[gst-devel] [RFC] Encoding and Profiles

Michael Smith msmith at xiph.org
Mon Oct 19 19:54:29 CEST 2009


On Mon, Oct 19, 2009 at 9:53 AM, Edward Hervey
<edward.hervey at collabora.co.uk> wrote:
> Hi all,
>
>  I have been working lately on researching ways to make the whole
> encoding experience better and more streamlined for applications using
> GStreamer, and have come up with a proposal.

Great. Comments inline below:

>
>  Only two introspectable property (i.e. usable without extra API):
>  * A GstEncodingProfile*
>  * The name of the profile to use
>
>  When a profile is selected, encodebin will:
>  * Add REQUEST sinkpads for all the GstStreamProfile
>  * Create the muxer and expose the source pad
>
>  Whenever a request pad is created, encodebin will:
>  * Create the chain of elements for that pad
>  * Ghost the sink pad
>  * Return that ghost pad
>
>  This allows reducing the code to the minimum for applications
>  wishing to encode a source for a given profile:
>
>  ...
>
>  encbin = gst_element_factory_make("encodebin, NULL);
>  g_object_set (encbin, "profile", "N900/H264 HQ", NULL);

Perhaps "profile-name" ("profile" being reserved for the profile
object itself) would be a better name.

>
> 1.2.1 Incoming streams
>
>  The streams fed to EncodeBin can be of various types:
>
>  * Video
>   * Uncompressed (but maybe subsampled)
>   * Compressed
>  * Audio
>   * Uncompressed (audio/x-raw-{int|float})
>   * Compressed
>  * Timed text
>  * Private streams

Any ideas on how this allows re-muxing (without re-encoding) of
certain streams? This wouldn't be an essential feature for the initial
_implementation_, but I think keeping it in mind when designing the
APIs is pretty important. It looks like you've thought about this, but
it's not clear from this writeup what conclusions you came to :-)

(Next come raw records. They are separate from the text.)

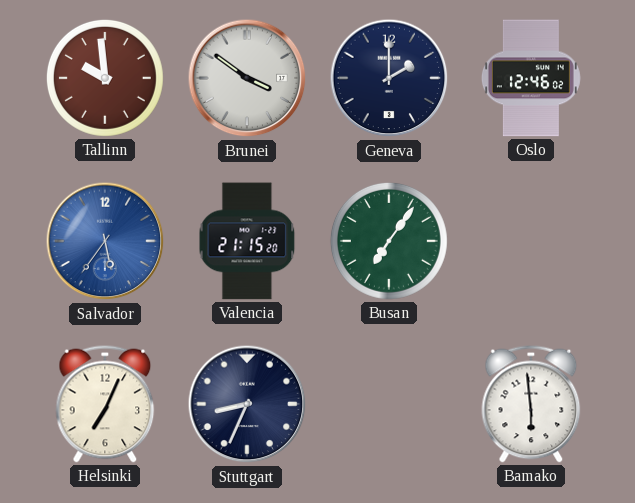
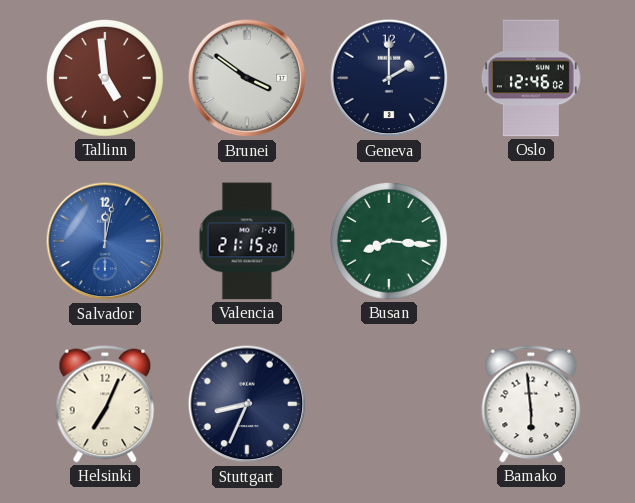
Tallinn: 9:59 -> 4:59
Salvador: 5:36 -> 12:02
Busan: 7:06 -> 8:16
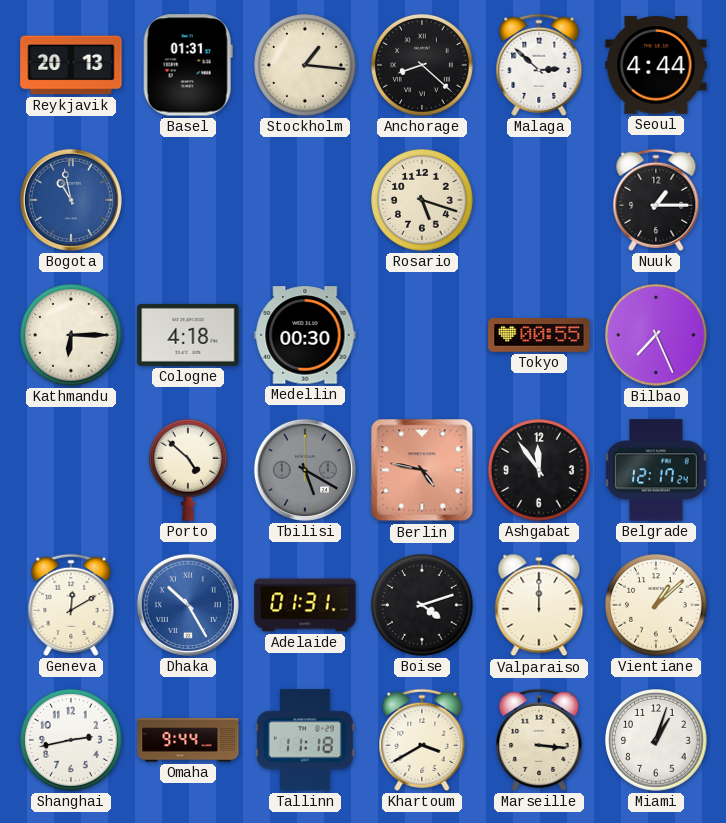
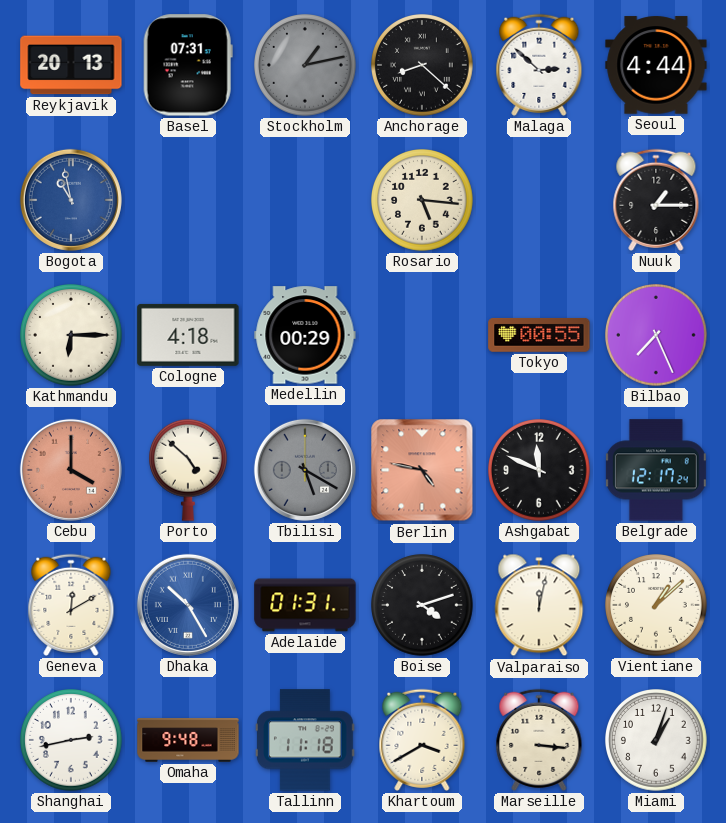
Basel: 01:31 -> 07:31
Stockholm: 1:16 -> 1:13
Stockholm dial: cream -> grey
Rosario: 5:18 -> 5:16
Medellin: 00:30 -> 00:29
Cebu: none -> 4:00
Ashgabat: 11:54 -> 11:49
Valparaiso: 12:00 -> 12:02
Omaha: 9:44 -> 9:48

Maybe some API to query what caps are available for re-muxing given
the current profile - then the app can check that, then either
continue decoding if the input stream is incompatible, or pass-through
if possible. Or should the application directly be querying the
profile, rather than going through APIs on the bin, for this stuff?


>
>
> 1.2.2 Steps involved for raw video encoding
>
> (0) Incoming Stream
>
> (1) Transform raw video feed (optional)
>
>  Here we modify the various fundamental properties of a raw video
>  stream to be compatible with the intersection of:
>  * The encoder GstCaps and
>  * The specified "Stream Restriction" of the profile/target
>
>  The fundamental properties that can be modified are:
>  * width/height
>    This is done with a video scaler.
>    The DAR (Display Aspect Ratio) MUST be respected.
>    If needed, black borders can be added to comply with the target DAR.
>  * framerate
>  * format/colorspace/depth
>    All of this is done with a colorspace converter

With respect to framerate, any thought on VFR streams? If the target
format supports VFR, then it'd be nice to be able to just encode the
input as-is, without having to force it to a specified framerate.

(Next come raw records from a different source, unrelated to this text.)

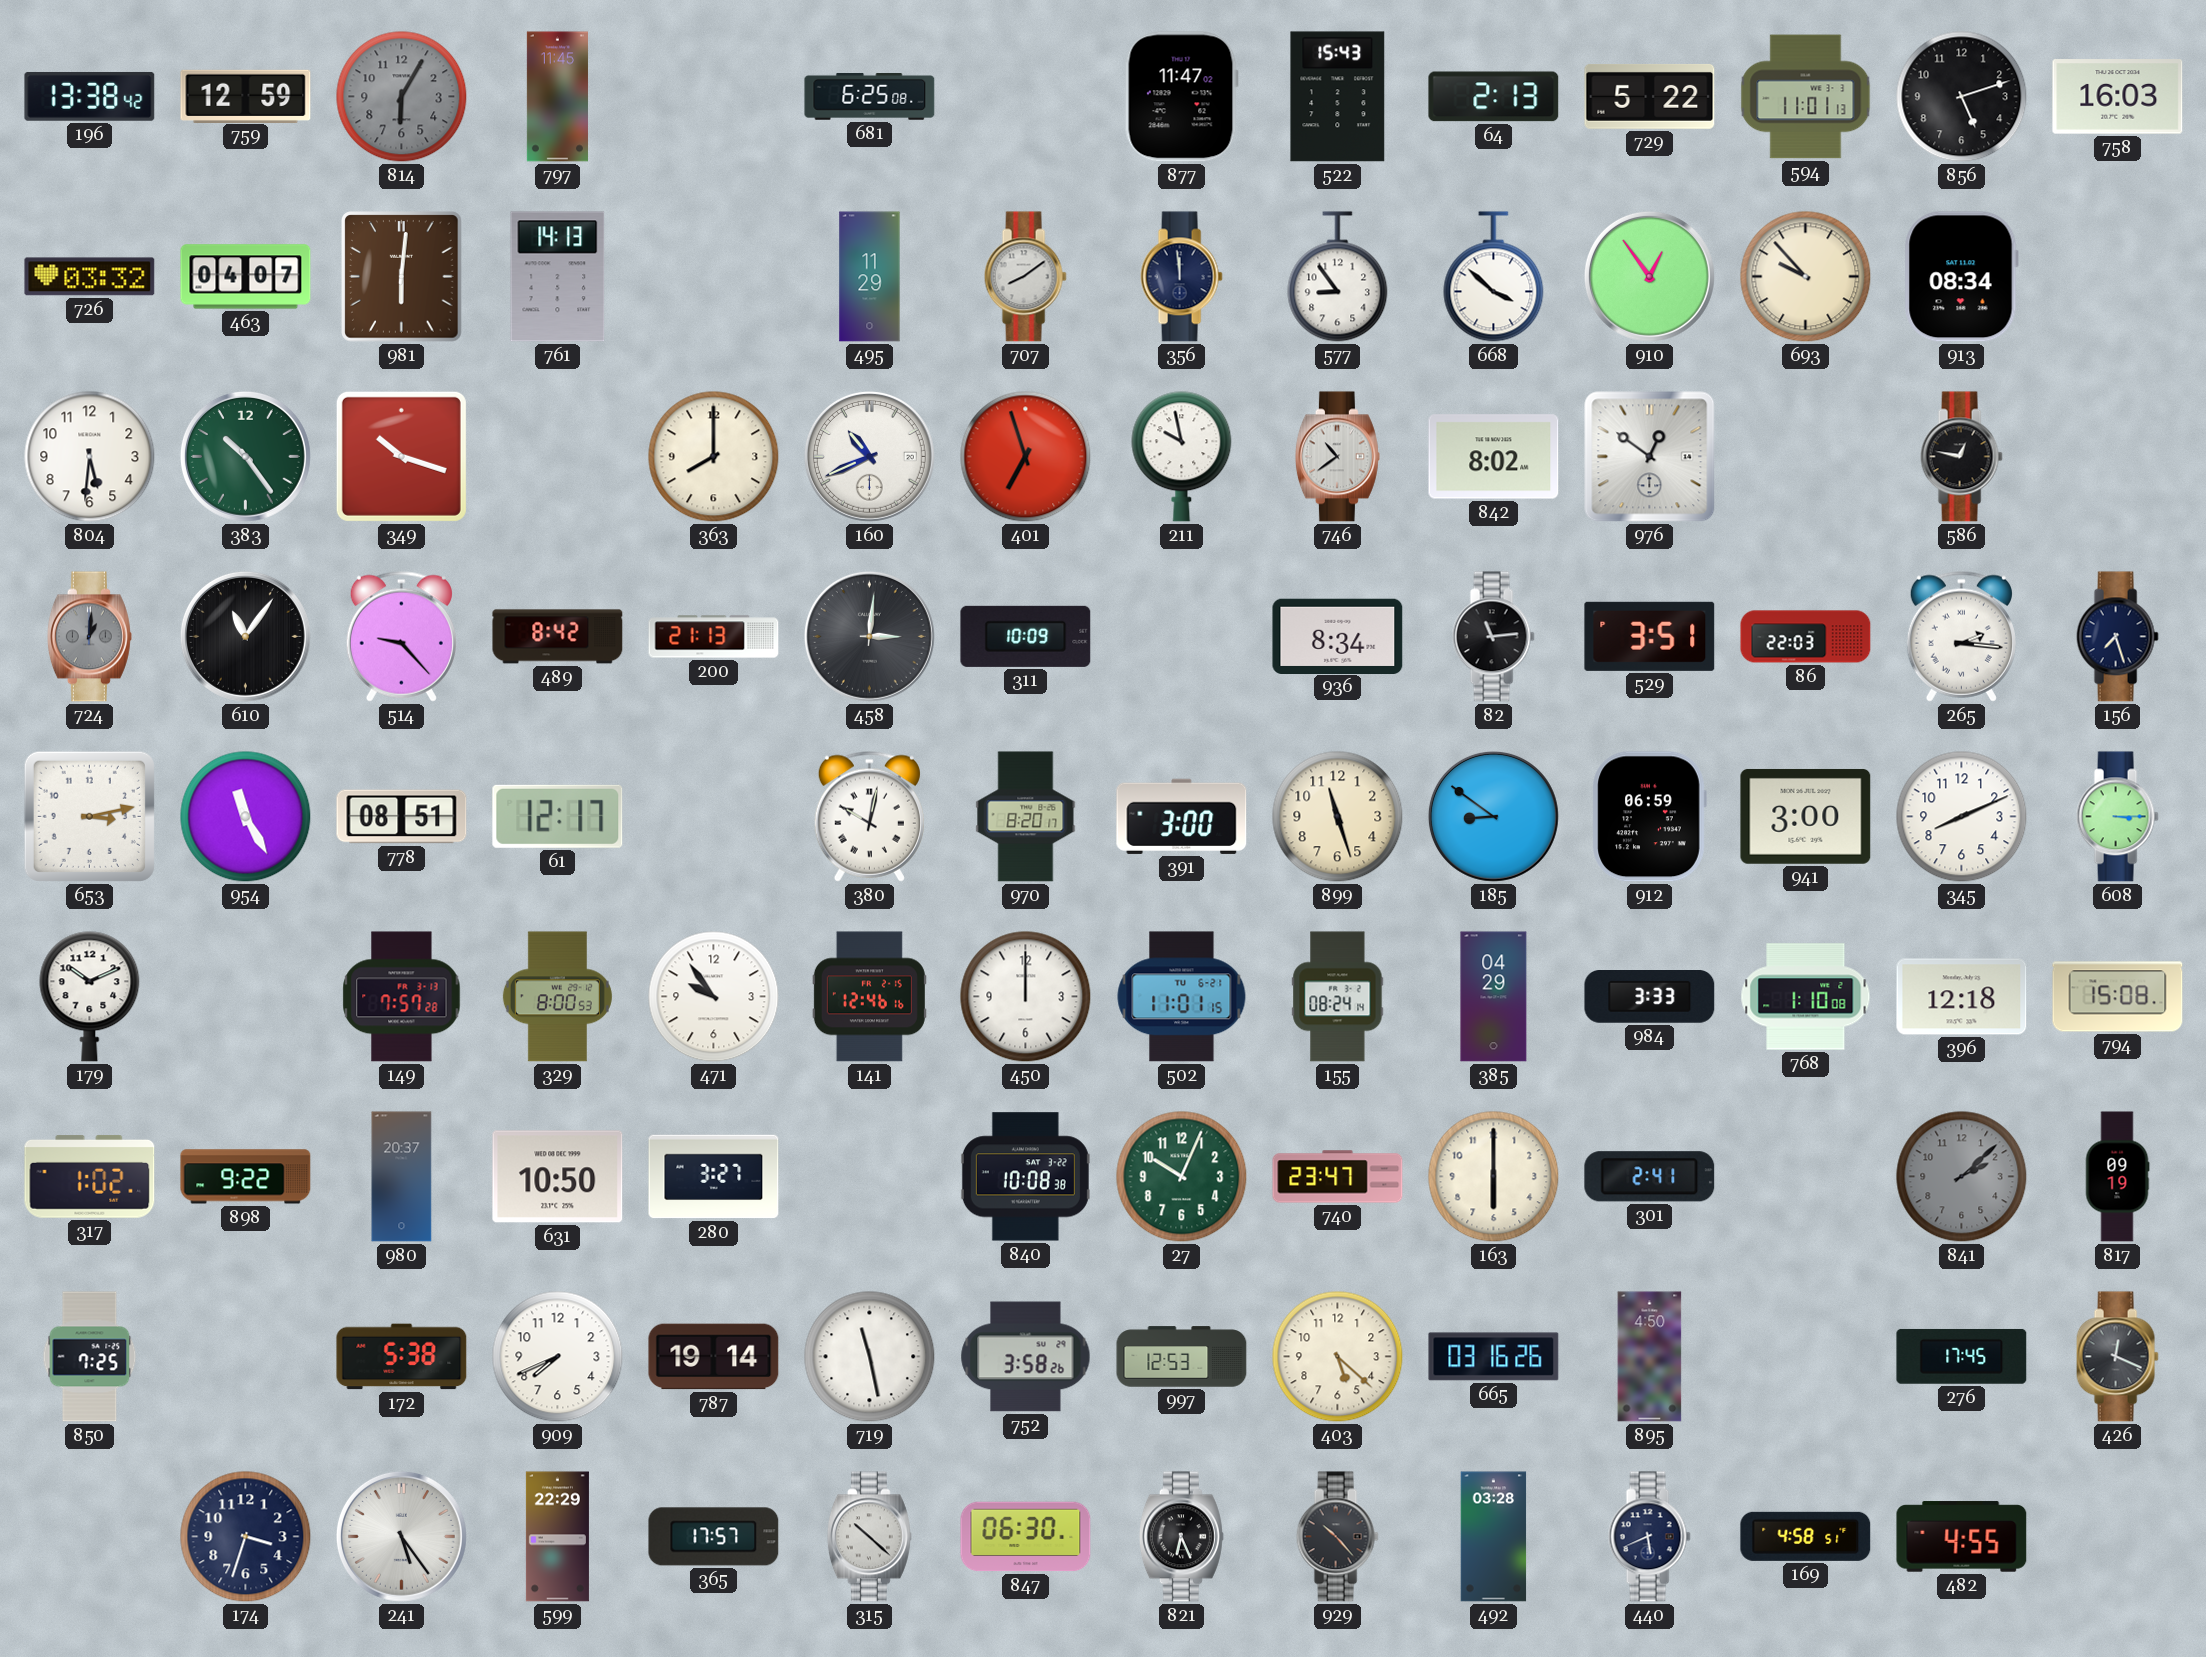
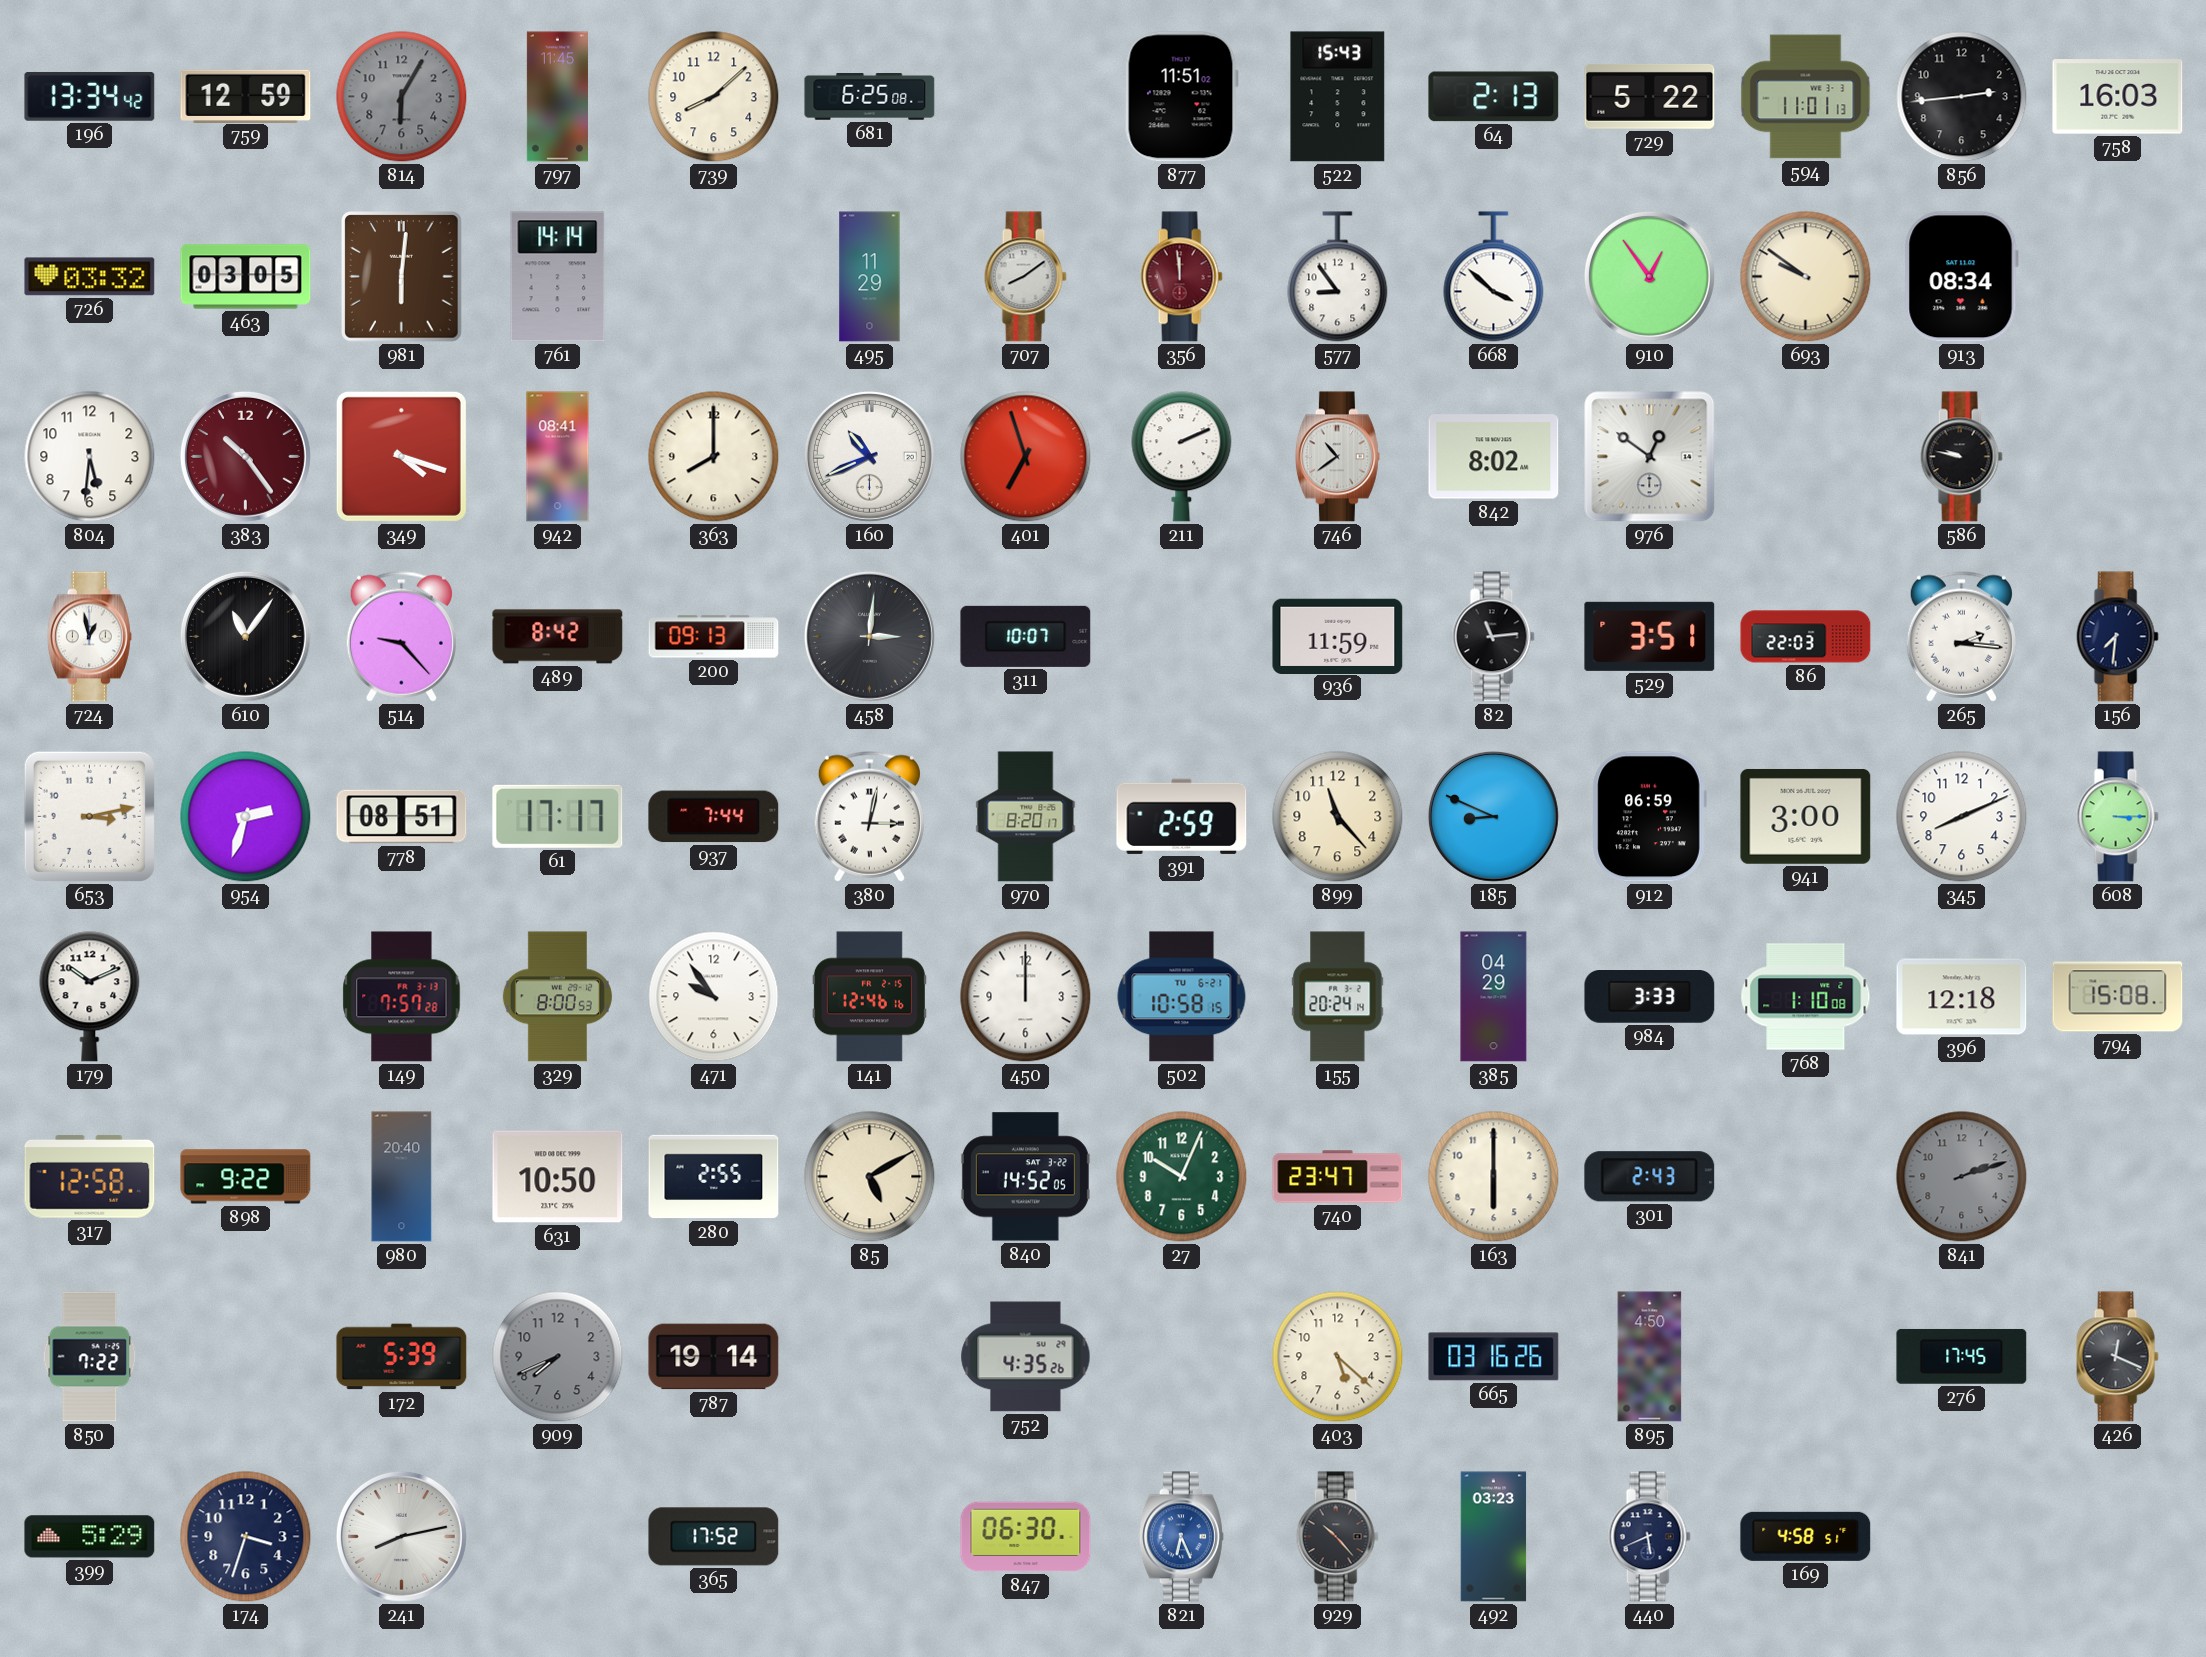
196: 13:38 -> 13:34
739: none -> 8:08
877: 11:47 -> 11:51
856: 5:12 -> 2:44
463: 04:07 -> 03:05
761: 14:13 -> 14:14
356 dial: navy -> burgundy
693: 9:53 -> 9:51
383 dial: green -> burgundy
349: 10:18 -> 4:18
942: none -> 08:41
211: 9:58 -> 2:11
586: 12:47 -> 9:47
724: 1:01 -> 12:58
724 dial: grey -> white
200: 21:13 -> 09:13
311: 10:09 -> 10:07
936: 8:34 -> 11:59
156: 7:27 -> 7:31
954: 11:25 -> 2:33
61: 12:17 -> 17:17
937: none -> 7:44
380: 10:02 -> 3:02
391: 3:00 -> 2:59
899: 11:27 -> 11:23
185: 8:51 -> 8:49
502: 11:01 -> 10:58
155: 08:24 -> 20:24
317: 1:02 -> 12:58
980: 20:37 -> 20:40
280: 3:27 -> 2:55
85: none -> 5:10
840: 10:08 -> 14:52
301: 2:41 -> 2:43
841: 2:08 -> 2:12
817: 09:19 -> none
850: 7:25 -> 7:22
172: 5:38 -> 5:39
909 dial: white -> grey
719: 11:28 -> none
752: 3:58 -> 4:35
997: 12:53 -> none
399: none -> 5:29
241: 5:24 -> 8:13
599: 22:29 -> none
365: 17:57 -> 17:52
315: 10:22 -> none
821 dial: black -> blue
492: 03:28 -> 03:23
482: 4:55 -> none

It'd probably also be good to have some way to select, and then set
properties on, the elements used here. e.g. the application probably
wants to be able to control what sort of scaling to do (to enable
high-quality scaling, for example, or low-quality/fast for preview
encodes). Obviously, the default would just work, so this would be
more optional API for more advanced applications.

>
> (2) Actual encoding (optional for raw streams)
>
>  An encoder (with some optional settings) is used.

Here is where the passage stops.